YOLO-World : Results

Once the YOLO-World model has been pre-trained, it’s evaluated directly on the LVIS dataset in a zero-shot setting, with the LVIS dataset consisting over 1200 categories, significantly greater than the pre-training datasets utilized by existing frameworks for testing their performance on large vocabulary detection. The next figure demonstrates the performance of the YOLO-World framework with among the existing state-of-the-art object detection frameworks on the LVIS dataset in a zero-shot setting.
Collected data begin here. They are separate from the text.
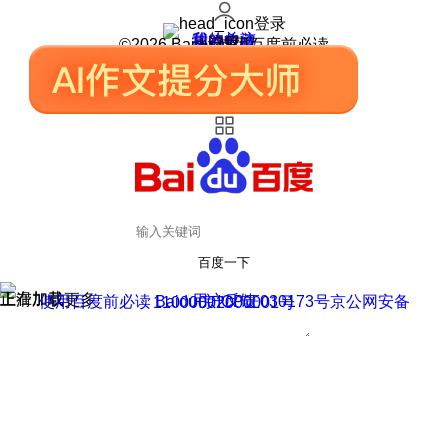
登录
我的关注
我的收藏
皮肤中心
用户反馈
设置
©2026 Baidu 使用百度前必读
百度一下
正在加载
上滑加载更多
用户反馈
使用百度前必读 Baidu 京ICP证030173号
京公网安备11000002000001号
As it will possibly be observed, the YOLO-World framework outperforms a majority of existing frameworks when it comes to inference speeds, and zero-shot performance, even with frameworks like Grounding DINO, GLIP, and GLIPv2 that incorporate more data. Overall, the outcomes reveal that small object detection models like YOLO-World-S with only 13 million parameters could be utilized for pre-training on vision-language tasks with remarkable open-vocabulary capabilities.

Final Thoughts

In this text, we’ve got talked about YOLO-World, an progressive approach that goals to reinforce the talents of the YOLO or You Only Look Once framework with open vocabulary detection capabilities by pre-training the framework on large-scale datasets, and implementing the vision-language modeling approach. To be more specific, the YOLO-World framework proposes to implement a Re-parameterizable Vision Language Path Aggregation Network or RepVL-PAN together with region-text contrastive loss to facilitate an interaction between the linguistic and the visual information. By implementing RepVL-PAN and region-text contrastive loss, the YOLO-World framework is in a position to accurately and effectively detect a big selection of objects in a zero-shot setting.